RDC : 10%, soient 1,4 millions des congolais sont diabétiques. Une alerte à ne pas négliger.
Santé publique.
Le 14 novembre de chaque année, le monde célèbre la journée du diabète. C’est une maladie chronique qui touche plus de personnes que l’on imagine. Le comble, avec le diabète, est que les diabétiques se rendent compte, pour la plupart, en retard faute d’un dépistage précoce.

Aujourd’hui en RDC, 1,4 millions de personnes ont été diagnostiquées diabétiques par un professionnel de santé. Une goutte d’eau comparé au nombre de Congolais qui vivraient avec le diabète, sans le savoir.
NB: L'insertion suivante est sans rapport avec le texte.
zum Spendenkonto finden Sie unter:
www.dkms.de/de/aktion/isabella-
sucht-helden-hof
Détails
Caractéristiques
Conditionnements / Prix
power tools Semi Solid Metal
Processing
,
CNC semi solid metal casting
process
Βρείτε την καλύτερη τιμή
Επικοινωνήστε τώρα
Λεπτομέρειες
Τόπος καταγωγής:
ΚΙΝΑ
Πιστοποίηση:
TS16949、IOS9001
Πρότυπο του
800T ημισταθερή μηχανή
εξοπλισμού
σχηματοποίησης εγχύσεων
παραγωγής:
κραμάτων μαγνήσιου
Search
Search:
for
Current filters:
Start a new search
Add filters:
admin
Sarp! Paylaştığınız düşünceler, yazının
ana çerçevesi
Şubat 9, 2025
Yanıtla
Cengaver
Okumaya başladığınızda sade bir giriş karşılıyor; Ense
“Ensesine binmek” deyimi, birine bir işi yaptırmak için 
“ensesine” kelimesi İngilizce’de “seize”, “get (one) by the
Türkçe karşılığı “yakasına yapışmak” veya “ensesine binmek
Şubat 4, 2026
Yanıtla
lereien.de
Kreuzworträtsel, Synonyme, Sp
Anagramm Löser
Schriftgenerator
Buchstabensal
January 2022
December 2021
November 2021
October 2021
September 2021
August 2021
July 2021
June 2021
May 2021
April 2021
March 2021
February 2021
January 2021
Preuve: La journée du 14 novembre, reconnue par la communauté internationale pour sensibiliser sur cette maladie très répandue mais, mal connue, est passée inaperçue en République démocratique du Congo.

Sans diagnostic, et donc sans traitement, le diabète est un danger mortel pour des millions de personnes.il faut agir pour que les malades soient dépistés à temps, puissent bénéficier d’un traitement, et apprennent à vivre avec.
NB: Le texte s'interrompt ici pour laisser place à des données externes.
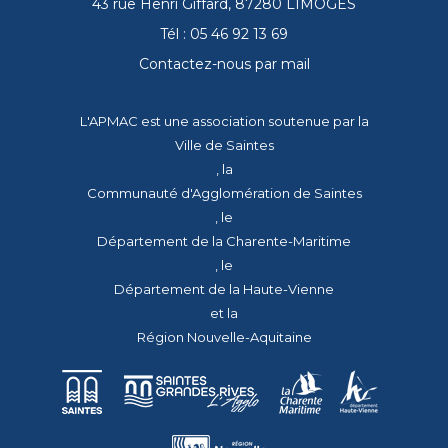
43 rue Henri Giffard, 87280 LIMOGES
Tél : 05 46 92 13 69
Contactez-nous par mail
L'APMAC est une association soutenue par la
Ville de Saintes
, la
Communauté d'Agglomération de Saintes
, le
Département de la Charente-Maritime
, le
Département de la Haute-Vienne
et la
Région Nouvelle-Aquitaine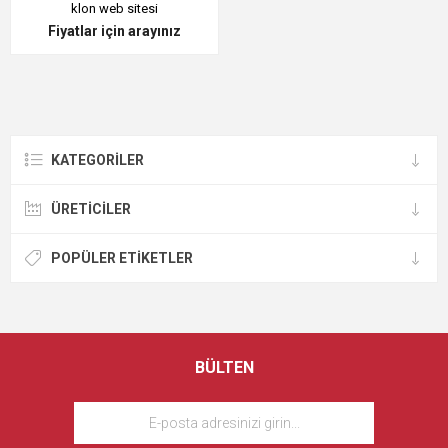
klon web sitesi
Fiyatlar için arayınız
KATEGORILER
ÜRETICILER
POPÜLER ETIKETLER
BÜLTEN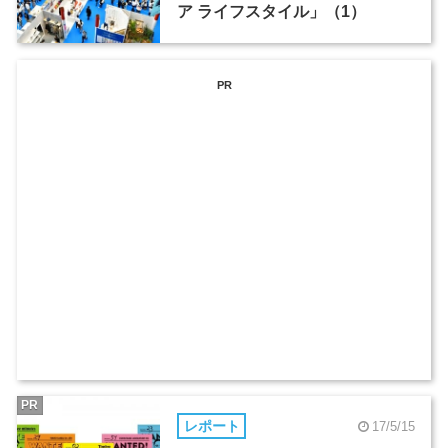
ア ライフスタイル」（1）
PR
PR
レポート
17/5/15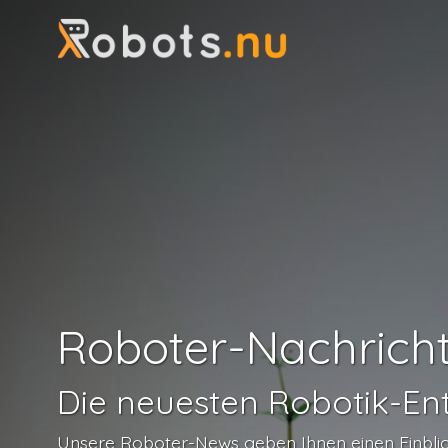
Roboter-Nachrich
Die neuesten Robotik-En
Unsere Roboter-News geben Ihnen einen Einblick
Le diabète : une maladie chronique en évolution sur le continent africain Chaque année, le nombre de personnes diabétiques sur le continent africain ne cesse d’augmenter. De 24 millions en 2021, il devrait atteindre 55 millions en 2045, selon l’OMS. Soit une augmentation de 129 % en seulement une vingtaine d’années!

En RDCongo, la prévalence du diabète se confirme. Selon Luc Kamanga, du Programme de lutte contre le diabète en RD du Congo, 7 à 10% de la population congolaise seraient diabétiques, la plupart sans même le savoir. Un pourcentage énorme ramené à la population totale du pays, peuplé de 110.000.000 d’habitants !

Le diabète de type 2 qui est le plus fréquent et le plus répandu au sein de la population congolaise. Ce diabète est associé à une mauvaise alimentation, au manque d’exercice physique ou à une prédisposition génétique. Il peut causer de graves lésions au cœur, aux yeux, aux reins ou aux nerfs.

Une nécessité s’impose : Améliorer le dépistage de la maladie. Le diagnostic en temps et en heure permet d’éviter les pires effets du diabète sucré. Ce dépistage consiste à mesurer la glycémie grâce à une simple prise de sang. Pourtant, la majorité des patients diabétiques en RDCongo s’ignore. En cause, le manque de matériel de dépistage dans les structures médicales, la pénurie de personnel médical formé au diagnostic et le manque de connaissance générale de la population sur le diabète.

Du matériel de dépistage du diabète et des prestataires formés, Memisa fournit dans plusieurs structures de santé de l’insuline, des seringues et des tests d’hémoglobine. Mais bien qu’indispensable, la disponibilité de matériel n’est pas suffisante car, il est aussi nécessaire de former le personnel médical et les techniciens de laboratoire au diagnostic et à la prise en charge du diabète. Chaque année, Memisa assure la formation ou le recyclage de dizaines de prestataires de soins en RDCongo.

Après le dépistage, apprendre à vivre avec le diabète qui est une maladie chronique. Les patients doivent apprendre à vivre avec elle au quotidien: Nouveau régime alimentaire, injections d’insuline, vérification de la glycémie à la maison, …

Le diabète s’accompagne de nouvelles habitudes qui ne sont pas toujours faciles à adopter. Les prestataires de soins jouent ici un rôle très important pour accompagner les patients dans ce processus. Ils leur enseignent les gestes essentiels pour bien gérer la maladie. Ils veillent aussi à ce que chaque patient suive correctement son traitement. La formation adéquate du personnel médical est donc d’autant plus indispensable.

S’entraider entre patients diabétiques : les pairs-éducateurs. En parallèle de l’appui aux professionnels de santé, Memisa encadre également la formation de pairs éducateur. Ce sont des patients diabétiques « experts » qui sensibilisent et organisent des activités éducatives à destination d’autres patients car, personne n’est mieux placé qu’un patient diabétique pour accompagner et rassurer un nouveau malade. Les pairs éducateurs viennent ainsi renforcer et compléter le travail des prestataires de santé.
Olympus médias RDC.
(Article de notre correspondant, médecin en Afrique du Nord).